▶ **Work request**
Pull every line of the entries that has the word "pays".

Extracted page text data
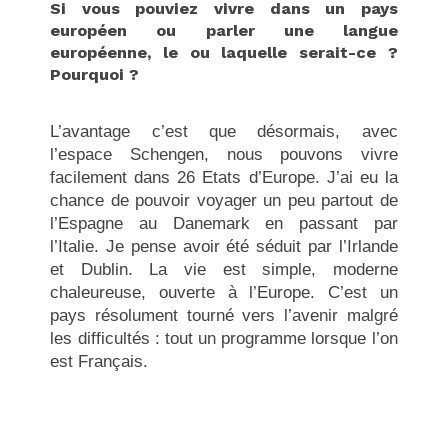
Si vous pouviez vivre dans un pays
européen ou parler une langue
européenne, le ou laquelle serait-ce ?
Pourquoi ?
L’avantage c’est que désormais, avec
l’espace Schengen, nous pouvons vivre
facilement dans 26 Etats d’Europe. J’ai eu la
chance de pouvoir voyager un peu partout de
l’Espagne au Danemark en passant par
l’Italie. Je pense avoir été séduit par l’Irlande
et Dublin. La vie est simple, moderne
chaleureuse, ouverte à l’Europe. C’est un
pays résolument tourné vers l’avenir malgré
les difficultés : tout un programme lorsque l’on
est Français.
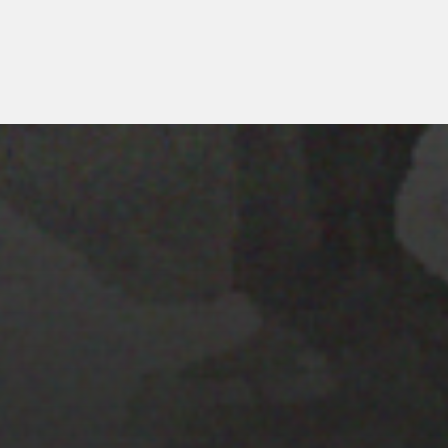
28 MARZO 2022
MAPA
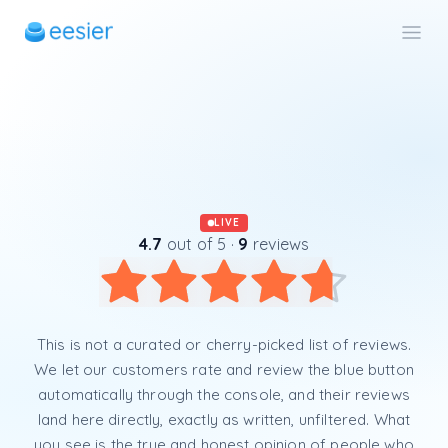
LIVE
4.7
out of 5 ·
9
reviews
Average rating 4.7
This is not a curated or cherry-picked list of reviews.
We let our customers rate and review the blue button
automatically through the console, and their reviews
land here directly, exactly as written, unfiltered. What
you see is the true and honest opinion of people who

▶ **Output of the task**
Si vous pouviez vivre dans un pays
pays résolument tourné vers l’avenir malgré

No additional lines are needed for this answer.